_WHAT YOU WILL DO_: Reproduce every line of the data, exactly and without its pictures.

_THE DATA_:

****************

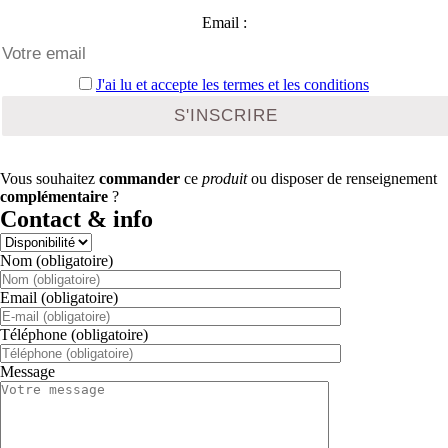
Email :
J'ai lu et accepte les termes et les conditions
Vous souhaitez
commander
ce
produit
ou disposer de renseignement
complémentaire
?
Contact & info
Nom (obligatoire)
Email (obligatoire)
Téléphone (obligatoire)
Message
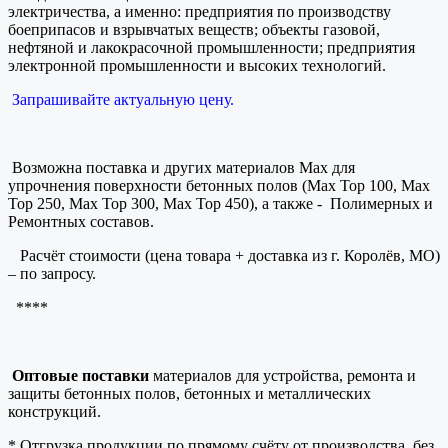
электричества, а именно: предприятия по производству
боеприпасов и взрывчатых веществ; объекты газовой,
нефтяной и лакокрасочной промышленности; предприятия
электронной промышленности и высоких технологий.
Запрашивайте актуальную цену.
Возможна поставка и других материалов Max для
упрочнения поверхности бетонных полов (Max Top 100, Max
Top 250, Max Top 300, Max Top 450), а также - Полимерных и
Ремонтных составов.
Расчёт стоимости (цена товара + доставка из г. Королёв, МО)
– по запросу.
****
Оптовые поставки
материалов для устройства, ремонта и
защиты бетонных полов, бетонных и металлических
конструкций.
* Отгрузка продукции по прямому счёту от производства, без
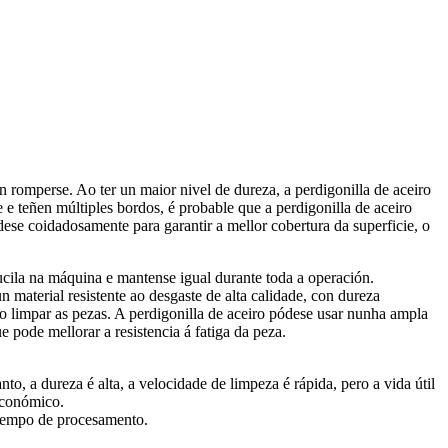
n romperse. Ao ter un maior nivel de dureza, a perdigonilla de aceiro
e teñen múltiples bordos, é probable que a perdigonilla de aceiro
ese coidadosamente para garantir a mellor cobertura da superficie, o
ducila na máquina e mantense igual durante toda a operación.
 material resistente ao desgaste de alta calidade, con dureza
ao limpar as pezas. A perdigonilla de aceiro pódese usar nunha ampla
 pode mellorar a resistencia á fatiga da peza.
o, a dureza é alta, a velocidade de limpeza é rápida, pero a vida útil
económico.
 tempo de procesamento.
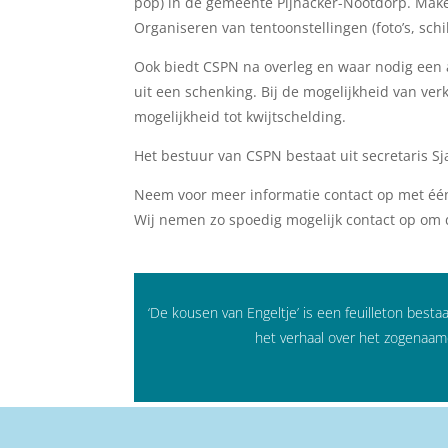
pop) in de gemeente Pijnacker-Nootdorp. Make
Organiseren van tentoonstellingen (foto’s, schil
Ook biedt CSPN na overleg en waar nodig een a
uit een schenking. Bij de mogelijkheid van ve
mogelijkheid tot kwijtschelding.
Het bestuur van CSPN bestaat uit secretaris S
Neem voor meer informatie contact op met éé
Wij nemen zo spoedig mogelijk contact op om 
‘De kousen van Engeltje’ is een feuilleton besta
het verhaal over het zogenaam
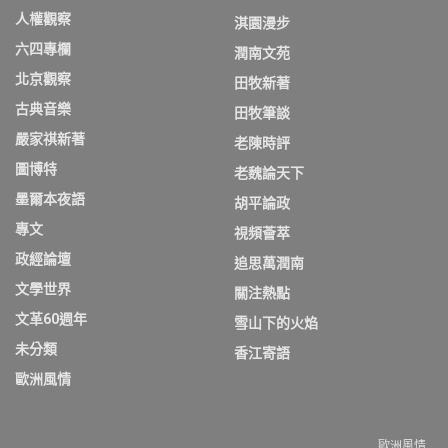
人權觀察
淇園漫步
六四專欄
潤南文苑
北京觀察
田牧新著
古典音樂
田牧筆談
嚴家祺新著
老陳時評
圖博特
老魏論天下
墨爾本夜語
胡平論政
專文
視頻薈萃
政經論壇
追思萬潤南
文學世界
關注熱點
文革60週年
雪山下的火焰
未分類
香江寄語
歐洲風情
歐洲風情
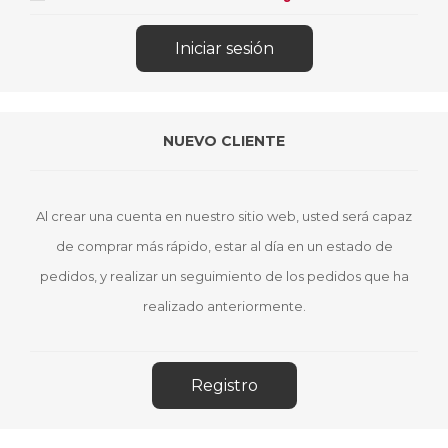
NUEVO CLIENTE
Al crear una cuenta en nuestro sitio web, usted será capaz
de comprar más rápido, estar al día en un estado de
pedidos, y realizar un seguimiento de los pedidos que ha
realizado anteriormente.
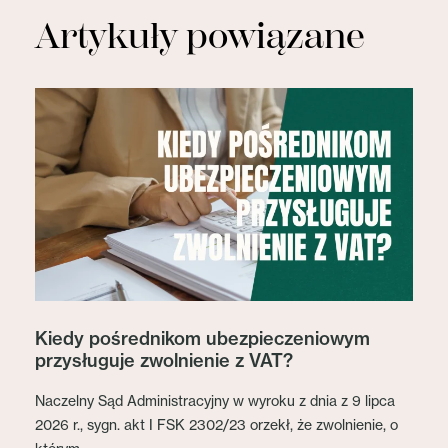
Artykuły powiązane
Kiedy pośrednikom ubezpieczeniowym
przysługuje zwolnienie z VAT?
Naczelny Sąd Administracyjny w wyroku z dnia z 9 lipca
2026 r., sygn. akt I FSK 2302/23 orzekł, że zwolnienie, o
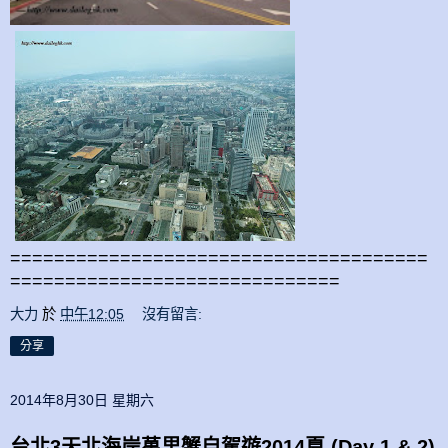
======================================
==============================
大力
於
中午12:05
沒有留言:
分享
2014年8月30日 星期六
台北3天北海岸萬里蟹自駕遊2014夏 (Day 1 & 2)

****************

_EXERCISE ANSWER_:
Email :
J'ai lu et accepte les termes et les conditions
Vous souhaitez
commander
ce
produit
ou disposer de renseignement
complémentaire
?
Contact & info
Nom (obligatoire)
Email (obligatoire)
Téléphone (obligatoire)
Message
электричества, а именно: предприятия по производству
боеприпасов и взрывчатых веществ; объекты газовой,
нефтяной и лакокрасочной промышленности; предприятия
электронной промышленности и высоких технологий.
Запрашивайте актуальную цену.
Возможна поставка и других материалов Max для
упрочнения поверхности бетонных полов (Max Top 100, Max
Top 250, Max Top 300, Max Top 450), а также - Полимерных и
Ремонтных составов.
Расчёт стоимости (цена товара + доставка из г. Королёв, МО)
– по запросу.
****
Оптовые поставки
материалов для устройства, ремонта и
защиты бетонных полов, бетонных и металлических
конструкций.
* Отгрузка продукции по прямому счёту от производства, без
n romperse. Ao ter un maior nivel de dureza, a perdigonilla de aceiro
e teñen múltiples bordos, é probable que a perdigonilla de aceiro
ese coidadosamente para garantir a mellor cobertura da superficie, o
ducila na máquina e mantense igual durante toda a operación.
 material resistente ao desgaste de alta calidade, con dureza
ao limpar as pezas. A perdigonilla de aceiro pódese usar nunha ampla
 pode mellorar a resistencia á fatiga da peza.
o, a dureza é alta, a velocidade de limpeza é rápida, pero a vida útil
económico.
 tempo de procesamento.
pop) in de gemeente Pijnacker-Nootdorp. Make
Organiseren van tentoonstellingen (foto’s, schil
Ook biedt CSPN na overleg en waar nodig een a
uit een schenking. Bij de mogelijkheid van ve
mogelijkheid tot kwijtschelding.
Het bestuur van CSPN bestaat uit secretaris S
Neem voor meer informatie contact op met éé
Wij nemen zo spoedig mogelijk contact op om 
‘De kousen van Engeltje’ is een feuilleton besta
het verhaal over het zogenaam
人權觀察
淇園漫步
六四專欄
潤南文苑
北京觀察
田牧新著
古典音樂
田牧筆談
嚴家祺新著
老陳時評
圖博特
老魏論天下
墨爾本夜語
胡平論政
專文
視頻薈萃
政經論壇
追思萬潤南
文學世界
關注熱點
文革60週年
雪山下的火焰
未分類
香江寄語
歐洲風情
歐洲風情
NUEVO CLIENTE
Al crear una cuenta en nuestro sitio web, usted será capaz
de comprar más rápido, estar al día en un estado de
pedidos, y realizar un seguimiento de los pedidos que ha
realizado anteriormente.
Artykuły powiązane
Kiedy pośrednikom ubezpieczeniowym
przysługuje zwolnienie z VAT?
Naczelny Sąd Administracyjny w wyroku z dnia z 9 lipca
2026 r., sygn. akt I FSK 2302/23 orzekł, że zwolnienie, o
======================================
==============================
大力
於
中午12:05
沒有留言:
分享
2014年8月30日 星期六
台北3天北海岸萬里蟹自駕遊2014夏 (Day 1 & 2)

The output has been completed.